A Throughput-Efficient On-Demand Synchronous X-MAC Protocol for Wireless Sensor Networks

Abstract

This paper proposes a hybrid duty-cycle Medium Access Control (MAC) protocol named as On-demand Synchronous X-MAC (OSX-MAC) to improve the performance of the X-MAC protocol. X-MAC, one of typical asynchronous duty-cycle MAC protocols, was designed to save energy in Wireless Sensor Networks (WSNs) by allowing active receivers to immediately respond in the middle of the short preamble transmission. X-MAC, however, still inefficiently wastes a lot of time before delivering data frames due to two drawbacks; the unavailability of the receiver's exact wakeup time and the lack of a mechanism to deal with collision frequented in congested WSNs. To solve these two problems, OSX-MAC is equipped with two techniques, an On-demand Schedule Exchange (OSE) scheme and an Adaptive Backward Binary Exponential Backoff (AB-BEB) algorithm.
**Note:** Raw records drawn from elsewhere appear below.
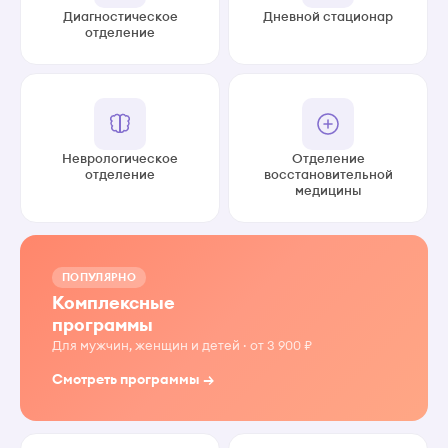
Диагностическое
Дневной стационар
отделение
Неврологическое
Отделение
отделение
восстановительной
медицины
ПОПУЛЯРНО
Комплексные
программы
Для мужчин, женщин и детей · от 3 900 ₽
Смотреть программы →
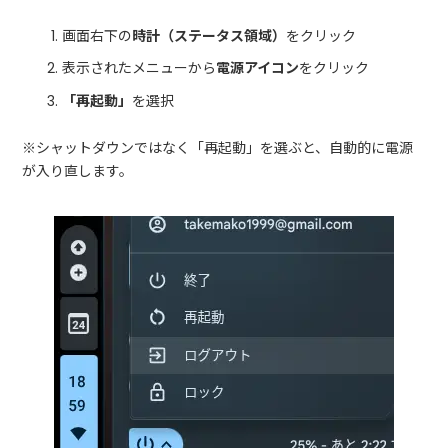
画面右下の
時計（ステータス領域）
をクリック
表示されたメニューから
電源アイコン
をクリック
「再起動」
を選択
※シャットダウンではなく「再起動」を選ぶと、自動的に電源
が入り直します。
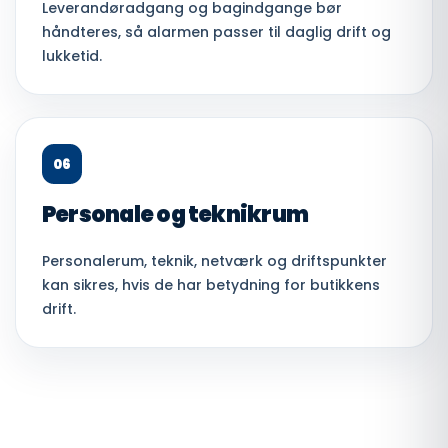
Leverandøradgang og bagindgange bør
håndteres, så alarmen passer til daglig drift og
lukketid.
06
Personale og teknikrum
Personalerum, teknik, netværk og driftspunkter
kan sikres, hvis de har betydning for butikkens
drift.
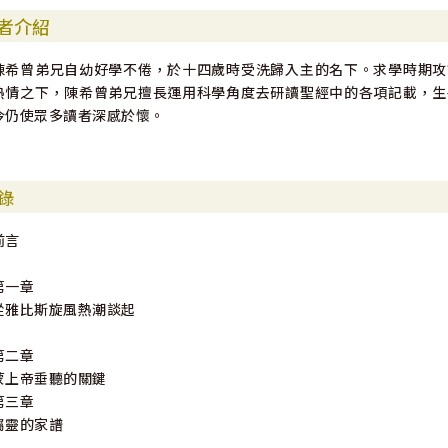
者介紹
陳希曾弟兄自幼好學不倦，於十四歲時受洗歸入主的名下。求學時期攻
熱情之下，陳希曾弟兄擅長運用科學角度去研讀聖經中的各項記載，生
今仍使眾多讀者深感於懷。
錄
前言
第一章
從雅比斯旋風熱潮談起
第二章
蒙上帝垂聽的關鍵
第三章
屬靈的家譜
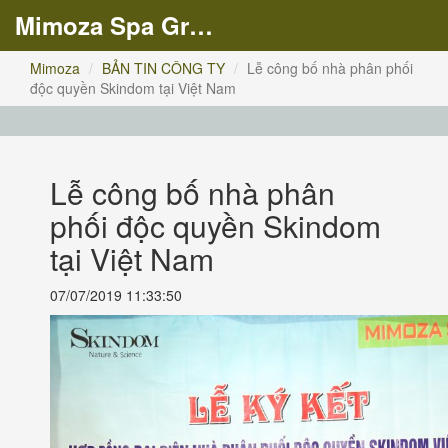
Mimoza Spa Group
Mimoza
BẢN TIN CÔNG TY
Lễ công bố nhà phân phối
độc quyền Skindom tại Việt Nam
Lễ công bố nhà phân
phối độc quyền Skindom
tại Việt Nam
07/07/2019 11:33:50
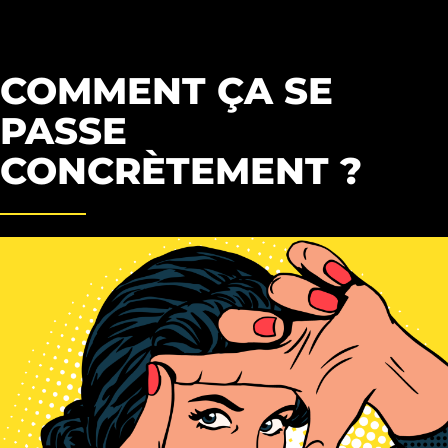
COMMENT ÇA SE
PASSE
CONCRÈTEMENT ?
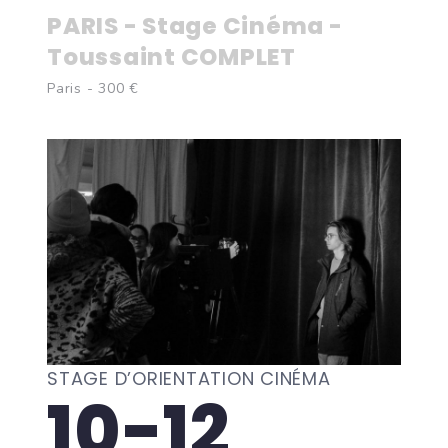
PARIS - Stage Cinéma -
Toussaint COMPLET
Paris - 300 €
STAGE D’ORIENTATION CINÉMA
10-12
Without periodic schedule exchanges, OSE enables receivers to explicitly provide their wakeup time whenever they acknowledges their sender. After that, the sender transmits its short preambles near the informed wakeup time of its receiver. To reduce the degree of collisions, AB-BEB determines the waiting time backwardly from the wakeup time of the receiver, not the waiting time forwardly from the current time like the legacy BEB. It also pessimistically adjusts the contention window (CW). Namely it does not reset the CW to the predetermined initial size but gradually decreases the CW size for new transmissions. Simulation experiments confirmed that OSX-MAC outperformed both S-MAC and X-MAC in terms of throughput and energy usage in WSNs.